I realised now that Nordred was something much more than the role he’d fulfilled in Grania; something I’d always known, just not recognised. He rubbed his hands together, a blue light flickering openly between them, and then he pressed his palm to my chest.
“Breathe, lass,” Nordred said, staring into my eyes, his voice containing the weight of a sledgehammer as it smashed the stone wall that was resting on my chest. “She can’t have you yet, if ever. Breathe now and live.”
“Is Darcy alright?” Del had appeared from somewhere and he stared at me with eyes wide. It was then I sucked in a breath. My lungs fought hard, it felt, to fully inflate, but then they did, like nothing had ever happened.
“She will be, lad,” Weyland said with a deadly determination. “She will be.”
“You haven’t had an attack for some time,” Nordred said, peering up at me, watching me breathe with the eyes of a hawk, then he glanced around him. “Too much going on here. The world cries out from its pain, but you can’t do much to help by drowning in it.”

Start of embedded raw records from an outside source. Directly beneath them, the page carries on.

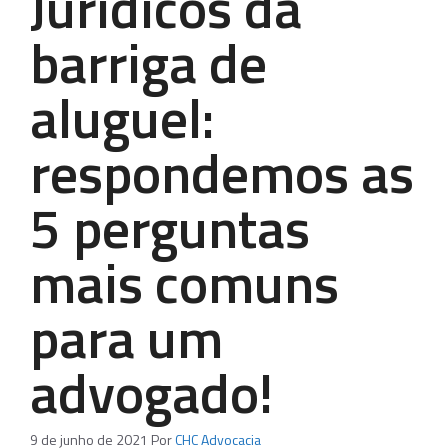
Jurídicos da
barriga de
aluguel:
respondemos as
5 perguntas
mais comuns
para um
advogado!
9 de junho de 2021
Por
CHC Advocacia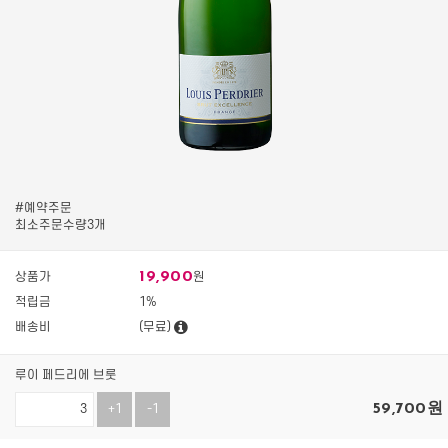
#예약주문
최소주문수량3개
19,900
상품가
원
적립금
1%
배송비
(무료)
루이 페드리에 브룻
59,700
원
+1
-1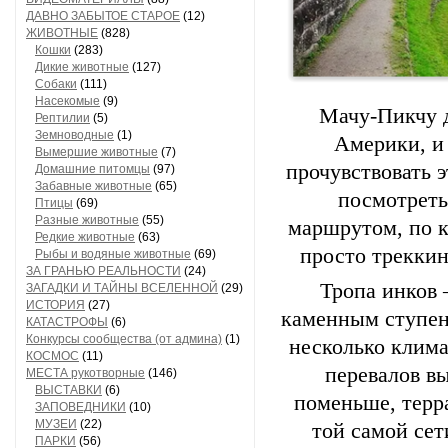
ДАВНО ЗАБЫТОЕ СТАРОЕ
(12)
ЖИВОТНЫЕ
(828)
Кошки
(283)
Дикие животные
(127)
Собаки
(111)
Насекомые
(9)
Мачу‑Пикчу
Рептилии
(5)
Земноводные
(1)
Америки,
и
Вымершие животные
(7)
прочувствовать
э
Домашние питомцы
(97)
Забавные животные
(65)
посмотрет
Птицы
(69)
Разные животные
(55)
маршрутом,
по
к
Редкие животные
(63)
просто
треккин
Рыбы и водяные животные
(69)
ЗА ГРАНЬЮ РЕАЛЬНОСТИ
(24)
Тропа
инков
ЗАГАДКИ И ТАЙНЫ ВСЕЛЕННОЙ
(29)
ИСТОРИЯ
(27)
каменным
ступе
КАТАСТРОФЫ
(6)
Конкурсы сообщества (от админа)
(1)
несколько
клима
КОСМОС
(11)
перевалов
в
МЕСТА рукотворные
(146)
ВЫСТАВКИ
(6)
поменьше,
терр
ЗАПОВЕДНИКИ
(10)
МУЗЕИ
(22)
той
самой
сет
ПАРКИ
(56)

There was a wisdom in his words, I knew that, but I couldn’t hear it right now. I was breathing fine again, but, perhaps due to the violence of the attack or because it hadn’t happened for some time, my vision was still blurry. Because over Nordred’s shoulder I saw a dark figure of a woman wearing a wolf mask, her fangs glinting in the lamp light. Pepin, I assured myself. But beside her? Just a hazy mass of strawberry blonde hair and a soft, willowy figure, one I blinked furiously to see clearer.

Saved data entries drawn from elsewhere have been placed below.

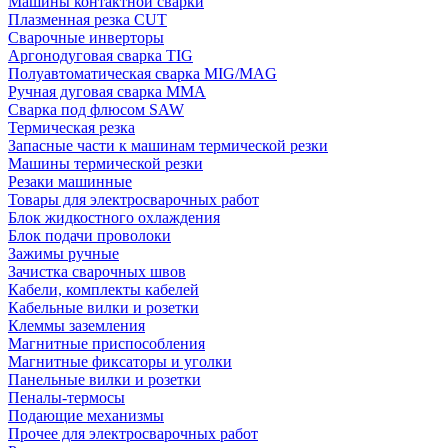
Машины контактной сварки
Плазменная резка CUT
Сварочные инверторы
Аргонодуговая сварка TIG
Полуавтоматическая сварка MIG/MAG
Ручная дуговая сварка MMA
Сварка под флюсом SAW
Термическая резка
Запасные части к машинам термической резки
Машины термической резки
Резаки машинные
Товары для электросварочных работ
Блок жидкостного охлаждения
Блок подачи проволоки
Зажимы ручные
Зачистка сварочных швов
Кабели, комплекты кабелей
Кабельные вилки и розетки
Клеммы заземления
Магнитные приспособления
Магнитные фиксаторы и уголки
Панельные вилки и розетки
Пеналы-термосы
Подающие механизмы
Прочее для электросварочных работ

But when my vision cleared, all I saw was Pepin looking concerned, her mask lying down on the table now, and all of my mates clustered around me.
“What happened?” Dane’s voice was sharp with his alpha bark as he demanded an answer. “What did you do to Darcy?”
“I healed her,” Nordred said, “just like I used to. I thought we were done with this, that when she–”
“Sounds like an explanation is in order,” Weyland said, shooting him a dark look.